(Beginning of Source information)
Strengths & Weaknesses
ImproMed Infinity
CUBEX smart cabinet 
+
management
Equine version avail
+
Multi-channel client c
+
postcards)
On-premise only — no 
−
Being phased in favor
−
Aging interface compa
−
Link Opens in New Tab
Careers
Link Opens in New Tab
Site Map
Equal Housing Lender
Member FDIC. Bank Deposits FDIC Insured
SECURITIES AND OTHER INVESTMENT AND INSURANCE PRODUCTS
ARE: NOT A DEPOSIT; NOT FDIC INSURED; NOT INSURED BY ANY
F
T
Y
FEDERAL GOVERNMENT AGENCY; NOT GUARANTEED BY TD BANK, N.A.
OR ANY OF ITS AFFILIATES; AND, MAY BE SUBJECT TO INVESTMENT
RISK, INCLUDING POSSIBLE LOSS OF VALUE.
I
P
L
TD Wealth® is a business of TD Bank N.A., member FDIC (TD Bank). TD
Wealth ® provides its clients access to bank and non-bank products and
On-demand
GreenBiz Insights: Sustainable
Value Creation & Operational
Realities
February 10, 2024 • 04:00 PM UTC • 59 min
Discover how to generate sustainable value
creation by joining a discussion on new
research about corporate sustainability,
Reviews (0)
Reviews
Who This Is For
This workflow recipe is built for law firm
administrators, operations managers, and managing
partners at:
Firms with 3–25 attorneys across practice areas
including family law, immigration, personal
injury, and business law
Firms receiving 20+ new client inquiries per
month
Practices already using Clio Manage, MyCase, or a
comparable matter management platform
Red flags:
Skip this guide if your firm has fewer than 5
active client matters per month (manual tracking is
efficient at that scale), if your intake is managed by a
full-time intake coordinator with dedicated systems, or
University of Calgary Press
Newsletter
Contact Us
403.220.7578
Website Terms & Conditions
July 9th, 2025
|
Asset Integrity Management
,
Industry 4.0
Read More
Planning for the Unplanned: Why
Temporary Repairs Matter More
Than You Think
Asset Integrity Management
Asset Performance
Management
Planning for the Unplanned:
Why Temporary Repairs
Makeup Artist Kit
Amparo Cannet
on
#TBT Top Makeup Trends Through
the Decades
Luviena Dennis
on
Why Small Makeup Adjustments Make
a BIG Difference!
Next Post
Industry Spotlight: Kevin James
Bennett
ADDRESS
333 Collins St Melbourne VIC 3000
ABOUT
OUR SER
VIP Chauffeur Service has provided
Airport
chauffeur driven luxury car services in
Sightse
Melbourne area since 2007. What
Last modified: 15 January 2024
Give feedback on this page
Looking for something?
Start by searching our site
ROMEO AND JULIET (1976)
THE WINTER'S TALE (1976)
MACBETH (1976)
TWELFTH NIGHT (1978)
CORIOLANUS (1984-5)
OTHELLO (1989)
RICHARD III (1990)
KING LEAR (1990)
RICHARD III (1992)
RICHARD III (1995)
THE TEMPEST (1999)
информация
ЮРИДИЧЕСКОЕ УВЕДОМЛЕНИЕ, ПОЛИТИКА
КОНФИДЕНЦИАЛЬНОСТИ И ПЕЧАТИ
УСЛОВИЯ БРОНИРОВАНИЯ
(End of Source information)
● **What to do**: Please output every record, keeping each line exact.

● **Result**:
Strengths & Weaknesses
ImproMed Infinity
CUBEX smart cabinet 
+
management
Equine version avail
+
Multi-channel client c
+
postcards)
On-premise only — no 
−
Being phased in favor
−
Aging interface compa
−
Link Opens in New Tab
Careers
Link Opens in New Tab
Site Map
Equal Housing Lender
Member FDIC. Bank Deposits FDIC Insured
SECURITIES AND OTHER INVESTMENT AND INSURANCE PRODUCTS
ARE: NOT A DEPOSIT; NOT FDIC INSURED; NOT INSURED BY ANY
F
T
Y
FEDERAL GOVERNMENT AGENCY; NOT GUARANTEED BY TD BANK, N.A.
OR ANY OF ITS AFFILIATES; AND, MAY BE SUBJECT TO INVESTMENT
RISK, INCLUDING POSSIBLE LOSS OF VALUE.
I
P
L
TD Wealth® is a business of TD Bank N.A., member FDIC (TD Bank). TD
Wealth ® provides its clients access to bank and non-bank products and
On-demand
GreenBiz Insights: Sustainable
Value Creation & Operational
Realities
February 10, 2024 • 04:00 PM UTC • 59 min
Discover how to generate sustainable value
creation by joining a discussion on new
research about corporate sustainability,
Reviews (0)
Reviews
Who This Is For
This workflow recipe is built for law firm
administrators, operations managers, and managing
partners at:
Firms with 3–25 attorneys across practice areas
including family law, immigration, personal
injury, and business law
Firms receiving 20+ new client inquiries per
month
Practices already using Clio Manage, MyCase, or a
comparable matter management platform
Red flags:
Skip this guide if your firm has fewer than 5
active client matters per month (manual tracking is
efficient at that scale), if your intake is managed by a
full-time intake coordinator with dedicated systems, or
University of Calgary Press
Newsletter
Contact Us
403.220.7578
Website Terms & Conditions
July 9th, 2025
|
Asset Integrity Management
,
Industry 4.0
Read More
Planning for the Unplanned: Why
Temporary Repairs Matter More
Than You Think
Asset Integrity Management
Asset Performance
Management
Planning for the Unplanned:
Why Temporary Repairs
Makeup Artist Kit
Amparo Cannet
on
#TBT Top Makeup Trends Through
the Decades
Luviena Dennis
on
Why Small Makeup Adjustments Make
a BIG Difference!
Next Post
Industry Spotlight: Kevin James
Bennett
ADDRESS
333 Collins St Melbourne VIC 3000
ABOUT
OUR SER
VIP Chauffeur Service has provided
Airport
chauffeur driven luxury car services in
Sightse
Melbourne area since 2007. What
Last modified: 15 January 2024
Give feedback on this page
Looking for something?
Start by searching our site
ROMEO AND JULIET (1976)
THE WINTER'S TALE (1976)
MACBETH (1976)
TWELFTH NIGHT (1978)
CORIOLANUS (1984-5)
OTHELLO (1989)
RICHARD III (1990)
KING LEAR (1990)
RICHARD III (1992)
RICHARD III (1995)
THE TEMPEST (1999)
информация
ЮРИДИЧЕСКОЕ УВЕДОМЛЕНИЕ, ПОЛИТИКА
КОНФИДЕНЦИАЛЬНОСТИ И ПЕЧАТИ
УСЛОВИЯ БРОНИРОВАНИЯ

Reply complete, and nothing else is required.